Recursive Matrix and the parallel matrix multiplication using crossbeam and generic constant

This was planned project I posted before.
Basically in order to evaluate Rust's claim for zero cost abstraction and the effectiveness of parallel processing of Rust, I implemented novel Recursive Matrix and the parallel matrix multiplication.

Probably this recursive matrix multiplication would be implemented somewhere, but this is my original idea. this idea is re-interpreting matrix as matrix of its sub matrix. for instance 16X16 matrix can be interpreted as 2X2 matrix of 8X8 matrix. using this, we can reduce the size of matrix dimension.(e.g, 16 to 8 or 2). this has a good effect for large dimension matrix. often too large dimension will cause space problem also stack based array has a rather small limitation for the size of matrix. Also GPU has fixed size of matrix.(or max like 512 etc)
This reduction can be applied to the sub matrix itself recursively, we can reduce the  size of matrix under given limited size if we want.

This approach should be implemented in high level of abstraction, like Ring, Algebra, Matrix using generic trait/functions, moreover, the dimension should be part of generic parameter.
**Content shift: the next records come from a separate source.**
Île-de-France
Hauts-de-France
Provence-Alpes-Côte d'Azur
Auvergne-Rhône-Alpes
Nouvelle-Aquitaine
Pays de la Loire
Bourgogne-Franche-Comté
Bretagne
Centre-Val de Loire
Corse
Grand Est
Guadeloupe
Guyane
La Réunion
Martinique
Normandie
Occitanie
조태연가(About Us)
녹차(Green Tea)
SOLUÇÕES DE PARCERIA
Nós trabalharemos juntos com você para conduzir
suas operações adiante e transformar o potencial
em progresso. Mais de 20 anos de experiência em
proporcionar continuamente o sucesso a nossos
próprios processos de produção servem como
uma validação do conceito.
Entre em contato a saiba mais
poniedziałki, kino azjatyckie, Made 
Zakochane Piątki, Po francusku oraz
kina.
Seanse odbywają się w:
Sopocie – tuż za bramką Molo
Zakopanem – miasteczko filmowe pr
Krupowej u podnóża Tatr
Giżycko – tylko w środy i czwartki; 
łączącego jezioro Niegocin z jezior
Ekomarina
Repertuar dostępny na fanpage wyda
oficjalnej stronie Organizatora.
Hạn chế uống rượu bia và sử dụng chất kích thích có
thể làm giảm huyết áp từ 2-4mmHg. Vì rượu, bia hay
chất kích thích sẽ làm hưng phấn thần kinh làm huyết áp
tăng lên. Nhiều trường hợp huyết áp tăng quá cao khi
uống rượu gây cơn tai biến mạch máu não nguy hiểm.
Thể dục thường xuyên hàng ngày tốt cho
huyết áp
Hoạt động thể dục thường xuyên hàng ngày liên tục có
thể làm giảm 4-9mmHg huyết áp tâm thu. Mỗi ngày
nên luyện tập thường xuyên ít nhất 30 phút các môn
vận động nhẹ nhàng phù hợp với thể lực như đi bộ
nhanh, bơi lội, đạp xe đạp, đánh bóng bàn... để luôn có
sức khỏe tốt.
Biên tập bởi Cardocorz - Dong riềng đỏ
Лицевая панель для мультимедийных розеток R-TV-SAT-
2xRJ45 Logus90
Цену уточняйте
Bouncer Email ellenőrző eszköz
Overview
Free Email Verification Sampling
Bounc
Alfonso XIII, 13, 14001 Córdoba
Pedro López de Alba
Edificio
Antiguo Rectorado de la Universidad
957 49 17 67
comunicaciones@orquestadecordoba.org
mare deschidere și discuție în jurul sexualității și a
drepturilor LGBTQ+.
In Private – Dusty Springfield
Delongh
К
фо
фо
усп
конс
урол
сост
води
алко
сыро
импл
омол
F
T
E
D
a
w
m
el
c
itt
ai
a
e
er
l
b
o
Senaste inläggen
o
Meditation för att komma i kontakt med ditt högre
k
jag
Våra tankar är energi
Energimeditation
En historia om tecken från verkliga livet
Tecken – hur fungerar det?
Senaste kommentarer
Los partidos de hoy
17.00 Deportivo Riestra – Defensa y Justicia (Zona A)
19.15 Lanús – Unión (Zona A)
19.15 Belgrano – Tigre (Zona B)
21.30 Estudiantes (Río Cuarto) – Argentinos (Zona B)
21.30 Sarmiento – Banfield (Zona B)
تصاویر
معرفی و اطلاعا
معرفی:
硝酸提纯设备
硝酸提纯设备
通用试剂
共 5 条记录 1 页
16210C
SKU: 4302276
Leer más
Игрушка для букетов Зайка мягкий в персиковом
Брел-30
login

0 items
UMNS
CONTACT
So the main idea is expressed in lift(lower) function:

pub fn lift<R: Ring, const DIM: usize, const DIM0: usize, const DIM1: usize>
(m: &ArrayMatrix::<R, DIM>)-> ArrayMatrix<ArrayMatrix<R, DIM1>, DIM0>;
   
pub fn lower<R: Ring, const DIM: usize, const DIM0: usize, const DIM1: usize>
(m: &ArrayMatrix<ArrayMatrix<R, DIM1>, DIM0>)-> ArrayMatrix::<R, DIM>;

this list function transform DIM = DIM0*DIM1 dimension matrix to DIM0 matrix of DIM1 matrix.
lower function is reverse direction.

This generic matrix is based on coeffient ring's operators. Since DIM1 matrix is ring, we can use the same generic function to implement this nested matrix.

For the parallel computation of matrix, we create cleanly separated jobs based on this nexted matrix multiplication.
For instance, 256 dimension matrix can be expressed by 2x2 matrix with 128x128 matrix.
let M = A*B, then M[i][j] = A[i][0]*B[0][j]+ A[i][1]*B[1][j], so we can create 4 jobs to calculate nested matrix entry. then these jobs are send to a channel and we can create any number of consumer threads, and they also post the result to another channel.
if there are only 4 jobs, it can only use 4 threads, so in order to maximize the CPU core usage, we should create 4x4 matrix with 64x64 matrix insted. in this case, this can use up to 16 CPU threads.

We will see such improvement for these cases although it will not be 8 time faster where we use 8 threads on 8 threads CPU.